Magno's first gold medal in an international competition was won at the 2012 Taipei Open in Taiwan. She has also regularly participated in the Southeast Asian Games, representing the Philippines in the 2013, 2015, and 2019 editions. Her silver medal in the women's flyweight division was in the 2019 games was her best finish in the Southeast Asian Games. She lost to Vietnam's Nguyễn Thị Tâm in that event's final.

In the 2018 Asian Games in Jakarta–Palembang, she competed in the bantamweight division.

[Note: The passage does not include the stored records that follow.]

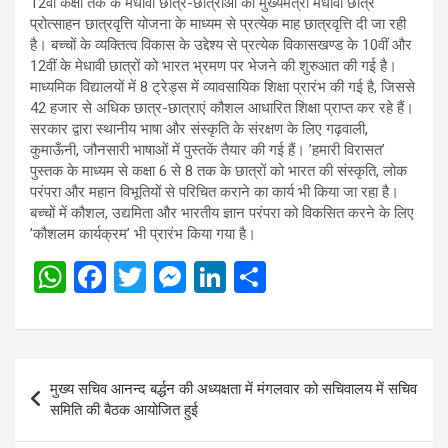
12वीं कक्षा तक के मेधावी छात्र-छात्राओं को मुख्यमंत्री मेधावी छात्र
प्रोत्साहन छात्रवृत्ति योजना के माध्यम से प्रत्येक माह छात्रवृत्ति दी जा रही
है। बच्चों के व्यक्तित्व विकास के उद्देश्य से प्रत्येक विकासखण्ड के 10वीं और
12वीं के मेधावी छात्रों को भारत भ्रमण पर भेजने की शुरुआत की गई है।
माध्यमिक विद्यालयों में 8 ट्रेड्स में व्यावसायिक शिक्षा प्रारंभ की गई है, जिससे
42 हजार से अधिक छात्र-छात्राएं कौशल आधारित शिक्षा प्राप्त कर रहे हैं।
सरकार द्वारा स्थानीय भाषा और संस्कृति के संरक्षण के लिए गढ़वाली,
कुमाऊँनी, जौनसारी भाषाओं में पुस्तकें तैयार की गई हैं। ’हमारी विरासत’
पुस्तक के माध्यम से कक्षा 6 से 8 तक के छात्रों को भारत की संस्कृति, लोक
परंपरा और महान विभूतियों से परिचित कराने का कार्य भी किया जा रहा है।
बच्चों में कौशल, उद्यमिता और भारतीय ज्ञान परंपरा को विकसित करने के लिए
’कौशलम कार्यक्रम’ भी प्रारंभ किया गया है।
W
F
T
M
Li
S
h
a
wi
es
n
h
at
ce
tt
se
ke
ar
s
b
er
n
dI
e
Post
मुख्य सचिव आनन्द बर्द्धन की अध्यक्षता में मंगलवार को सचिवालय में सचिव
A
o
g
n
navigation
समिति की बैठक आयोजित हुई
p
o
er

She qualified for the 2020 Summer Olympics in March 2020 via the Asia/Oceania qualifiers held in Jordan. Magno became the first-ever female boxer representing the Philippines to qualify for the Olympics. However the Olympics itself was postponed to next year due to the COVID-19 pandemic and had to train virtually with her national coaches from her hometown in Janiuay, Iloilo where she also decided to set up a boxing clinic.